Credit vs Prime

I’m currently interviewing for SA and deciding between Cash Credit Flow Trading and Prime Trading (rotates between D1/SBL/Financing/Synthetic)

The Prime desk seems quite interesting, though it appears to involve a significant amount of quant and programming work, during the interview process and likely also during the internship

I was wondering the following questions:

  1. Is it true that TC in Prime is generally higher than in Credit or only D1?
  2. If I’m looking for more exposure to market, would Credit be the better option (as opposed to programming and infra building)?

Thanks a lot!

2 Comments
 

When comparing Cash Credit Flow Trading and Prime Trading, here are some key insights based on the most helpful WSO content:

  1. Total Compensation (TC):

    • Prime Trading desks, especially those involving D1 (Delta One), SBL (Stock Borrow Loan), and Synthetic Financing, can sometimes offer higher total compensation compared to Credit desks. This is particularly true for roles that require advanced quant skills and programming expertise, as these are highly valued in the market.
    • However, the difference in TC may not be significant at the Summer Analyst (SA) level. The disparity becomes more noticeable as you progress in your career, especially if you specialize in high-demand areas like synthetic products or quantitative trading.
  2. Market Exposure:

    • If you're looking for direct exposure to the market, Cash Credit Flow Trading might be the better option. This desk typically involves trading corporate bonds, credit derivatives, and other fixed-income products, which provides a closer connection to market movements and client flows.
    • On the other hand, Prime Trading often involves infrastructure building, programming, and managing financing solutions for hedge funds and institutional clients. While it’s a critical function, the focus is more on operational efficiency and client servicing rather than direct market trading.
  3. Programming and Quant Work:

    • As you noted, Prime Trading desks, especially those dealing with synthetic products or financing, require a significant amount of quantitative and programming skills.

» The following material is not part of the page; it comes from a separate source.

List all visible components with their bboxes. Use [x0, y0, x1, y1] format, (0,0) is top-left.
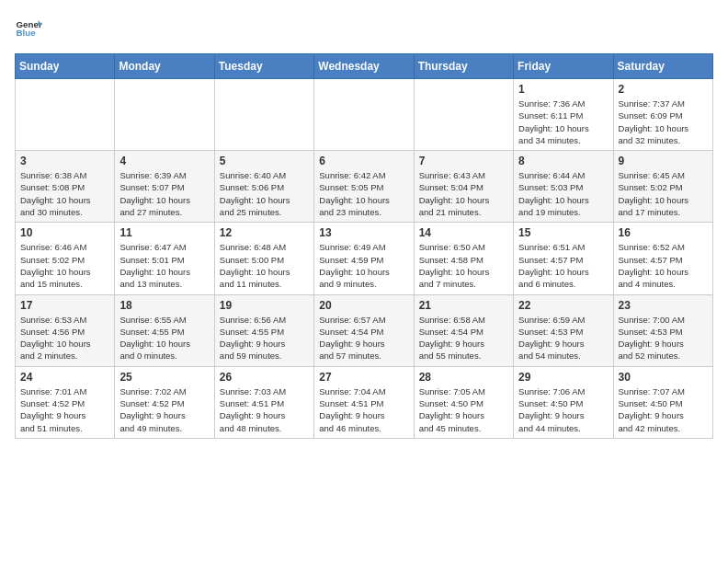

If you’re not keen on spending a lot of time on infrastructure and coding, Credit Trading might align better with your interests.

Recommendation:

  • If you’re passionate about market exposure and prefer a more traditional trading role, Credit Trading is likely the better fit.
  • If you’re intrigued by quantitative finance, programming, and the operational side of trading, Prime Trading could offer a more rewarding experience, especially in the long term.

Ultimately, your decision should align with your career goals and interests. If you’re still unsure, consider discussing your preferences with mentors or professionals in the field to gain additional perspectives.

Sources: Coronavirus impact on credit funds, Most active credit shops in the market?, Why choose Sales and Trading over Investment Banking?, MF Credit vs. MS/GS SA 2023 Offer, LevFin in London

I'm an AI bot trained on the most helpful WSO content across 17+ years.